## Work order:
Before copying, set aside the pictures; then restate exactly the lines from the one with "ПОСЛЕДНИЕ МАТЧИ" through the last line of the records.

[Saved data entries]
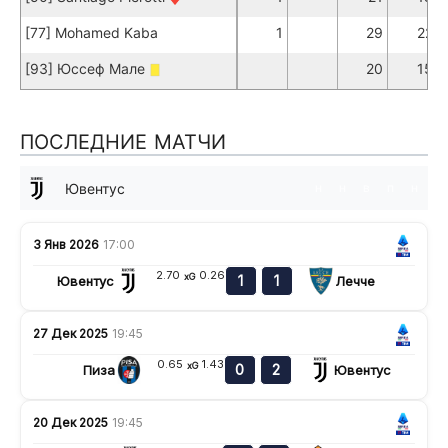
[77] Mohamed Kaba
1
29
22
[93] Юссеф Мале
20
15
ПОСЛЕДНИЕ МАТЧИ
Ювентус
н
н
в
п
н
3 Янв 2026
17:00
2.70
0.26
xG
1
1
Ювентус
Лечче
27 Дек 2025
19:45
0.65
1.43
xG
0
2
Пиза
Ювентус
20 Дек 2025
19:45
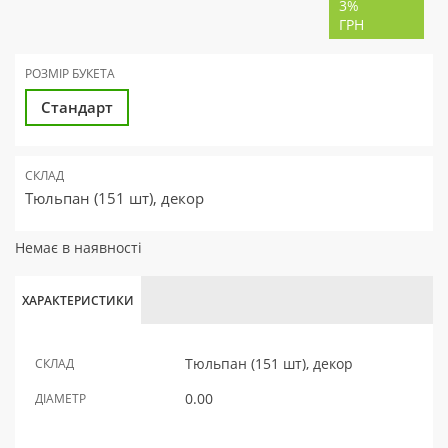
3%
ГРН
РОЗМІР БУКЕТА
Стандарт
СКЛАД
Тюльпан (151 шт), декор
Немає в наявності
ХАРАКТЕРИСТИКИ
Тюльпан (151 шт), декор
СКЛАД
0.00
ДІАМЕТР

## Output for this task:
ПОСЛЕДНИЕ МАТЧИ
Ювентус
н
н
в
п
н
3 Янв 2026
17:00
2.70
0.26
xG
1
1
Ювентус
Лечче
27 Дек 2025
19:45
0.65
1.43
xG
0
2
Пиза
Ювентус
20 Дек 2025
19:45
3%
ГРН
РОЗМІР БУКЕТА
Стандарт
СКЛАД
Тюльпан (151 шт), декор
Немає в наявності
ХАРАКТЕРИСТИКИ
Тюльпан (151 шт), декор
СКЛАД
0.00
ДІАМЕТР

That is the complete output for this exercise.